The authors declare no competing interests.

Figures

Figure 1
Figure 1

(a) Structure of choline esters and their acid hydrolysis under three conditions. (b) Preliminary studies on conditions for hydrolysis of choline esters. Each test solution ((A) 50.00 mg/100 mL phosphocholine, (B) 90.60 mg/100 mL glycerophosphorylcholine, (C) 1985 mg/100 mL phosphatidylcholine, or (D) 356.2 mg/100 mL sphingomyelin) was hydrolysed under three different conditions. After hydrolysis, the solution was analysed by LC–MS/MS. Detailed conditions are described in the Materials and methods.

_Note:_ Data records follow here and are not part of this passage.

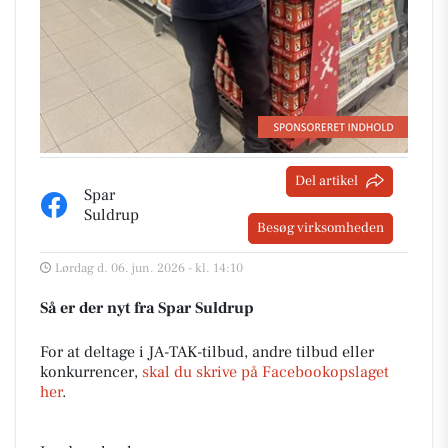
Del artikel
Spar
Suldrup
Besøg virksomheden
Lørdag d. 06. jun. 2026 - kl. 14:10
Så er der nyt fra Spar Suldrup
For at deltage i JA-TAK-tilbud, andre tilbud eller
konkurrencer,
skal du skrive på Facebookopslaget
her
.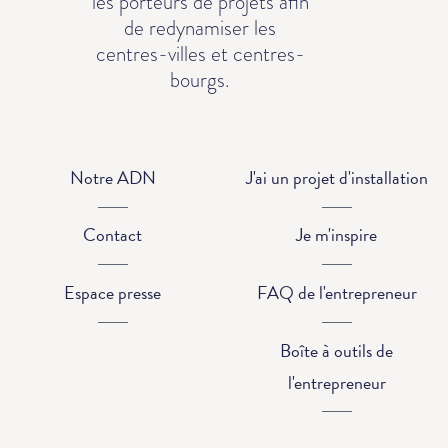
les porteurs de projets afin
de redynamiser les
centres-villes et centres-
bourgs.
Notre ADN
J'ai un projet d'installation
Contact
Je m'inspire
Espace presse
FAQ de l'entrepreneur
Boîte à outils de
l'entrepreneur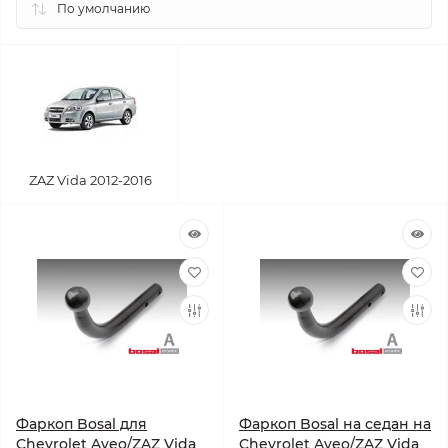
ZAZ Vida 2012-2016
Фаркоп Bosal для
Фаркоп Bosal на седан на
Chevrolet Aveo/ZAZ Vida
Chevrolet Aveo/ZAZ Vida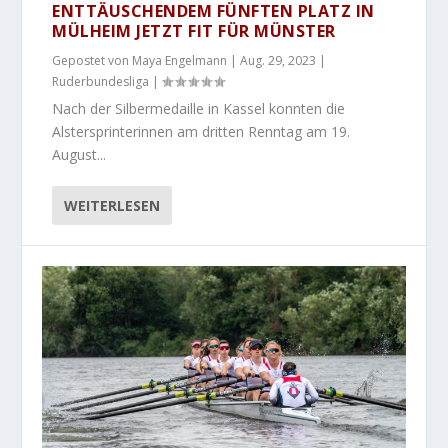
ENTTÄUSCHENDEM FÜNFTEN PLATZ IN
MÜLHEIM JETZT FIT FÜR MÜNSTER
Gepostet von
Maya Engelmann
|
Aug. 29, 2023
|
Ruderbundesliga
|
Nach der Silbermedaille in Kassel konnten die
Alstersprinterinnen am dritten Renntag am 19.
August...
WEITERLESEN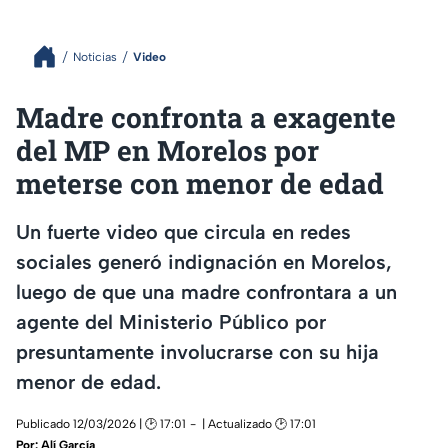
Noticias
Video
Madre confronta a exagente
del MP en Morelos por
meterse con menor de edad
Un fuerte video que circula en redes
sociales generó indignación en Morelos,
luego de que una madre confrontara a un
agente del Ministerio Público por
presuntamente involucrarse con su hija
menor de edad.
Publicado 12/03/2026 | 🕑 17:01
| Actualizado 🕑 17:01
Por:
Alí García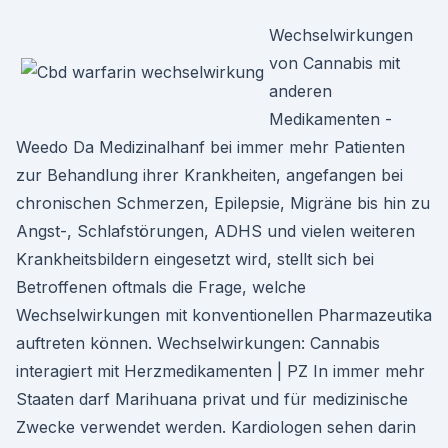
Wechselwirkungen
von Cannabis mit
anderen
Medikamenten -
Weedo Da Medizinalhanf bei immer mehr Patienten
zur Behandlung ihrer Krankheiten, angefangen bei
chronischen Schmerzen, Epilepsie, Migräne bis hin zu
Angst-, Schlafstörungen, ADHS und vielen weiteren
Krankheitsbildern eingesetzt wird, stellt sich bei
Betroffenen oftmals die Frage, welche
Wechselwirkungen mit konventionellen Pharmazeutika
auftreten können. Wechselwirkungen: Cannabis
interagiert mit Herzmedikamenten | PZ In immer mehr
Staaten darf Marihuana privat und für medizinische
Zwecke verwendet werden. Kardiologen sehen darin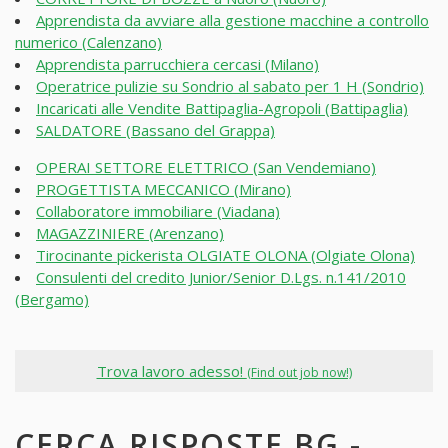
Apprendista da avviare alla gestione macchine a controllo
numerico (Calenzano)
Apprendista parrucchiera cercasi (Milano)
Operatrice pulizie su Sondrio al sabato per 1 H (Sondrio)
Incaricati alle Vendite Battipaglia-Agropoli (Battipaglia)
SALDATORE (Bassano del Grappa)
OPERAI SETTORE ELETTRICO (San Vendemiano)
PROGETTISTA MECCANICO (Mirano)
Collaboratore immobiliare (Viadana)
MAGAZZINIERE (Arenzano)
Tirocinante pickerista OLGIATE OLONA (Olgiate Olona)
Consulenti del credito Junior/Senior D.Lgs. n.141/2010
(Bergamo)
Trova lavoro adesso!
(Find out job now!)
CERCA RISPOSTE BG -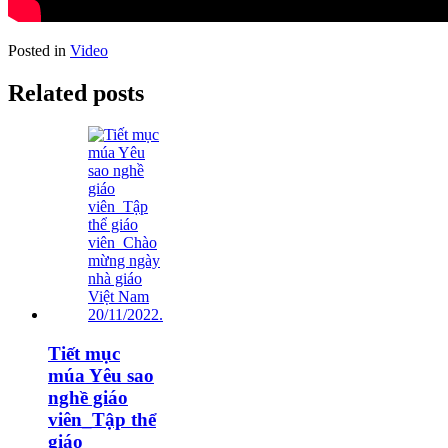
Posted in
Video
Related posts
Tiết mục
múa Yêu sao
nghề giáo
viên_Tập thể
giáo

The data represent the mean ± SD (n = 3). Significant differences from Condition 3 were analysed using one-way ANOVA followed by Dunnett’s test (*P < 0.05, **P < 0.01, ***P < 0.001).

Figure 2
Figure 2

Optimisation of hydrolysis conditions using test solutions. Each test solution ((A) 50.00 mg/100 mL phosphocholine, (B) 90.60 mg/100 mL glyceryl phosphorylcholine, (C) 1985 mg/100 mL phosphatidylcholine, or (D) 356.2 mg/100 mL sphingomyelin) was hydrolysed under Condition 3 with varying HCl concentrations and hydrolysis times. After hydrolysis, the solution was analysed by LC–MS/MS. Detailed conditions are described in the Materials and methods. The data represent the mean ± SD (n = 3). Significant differences from 16 h were analysed using one-way ANOVA followed by Dunnett’s test (*P < 0.05, ***P < 0.001).

Figure 3
Figure 3

Optimisation of hydrolysis conditions using food samples. Each food sample (egg yolk, raw chicken liver, soybean powder, and pistachio nuts) was hydrolysed under Condition 3 with varying hydrolysis times. After hydrolysis, the solution was analysed by LC–MS/MS. Detailed conditions are described in the Materials and methods. The data represent the mean ± SD (n = 3). Significant differences from 16 h were analysed using one-way ANOVA followed by Dunnett’s test (*P < 0.05, **P < 0.01).

Figure 4
Figure 4

LC–MS/MS calibration curve and SRM chromatogram for food samples hydrolysed under optimal conditions. (A) The choline stock solution was diluted to 0.005, 0.010, 0.020, 0.040, 0.080, 0.120, and 0.160 μg/mL with 0.1% formic acid, after which IS was added at 0.040 μg/mL and analysed by LC–MS/MS. (B) The hydrolysed solution of each food sample (egg yolk, NIST 1869, pistachio nuts, and raw carrot) was injected into LC–MS/MS to analyses free choline. Detailed LC–MS/MS conditions are described in the Materials and methods. The intensity (%) in the graph for each food is based on choline SRM as 100%.

Figure 5
Figure 5

SIM chromatogram of food samples hydrolysed under optimal conditions and correlation coefficient for average values from LC–MS/MS and LC–MS. (A) The hydrolysed solution of each food sample (egg yolk, NIST 1869, pistachio nuts, and raw carrot) was injected into LC–MS to analyse free choline. Detailed LC–MS conditions are described in the Materials and methods. The intensity (%) in the graph for each food is based on choline SIM as 100%. (B) The 24 foods were measured 10 times using both LC–MS/MS and LC–MS, and the average value was calculated. The average value for yogurt determined using LC–MS was calculated from six analyses. The average value from LC–MS/MS is plotted on the Y axis of the graph, and the average value from LC–MS is plotted on the X axis of the graph; the correlation coefficient was determined.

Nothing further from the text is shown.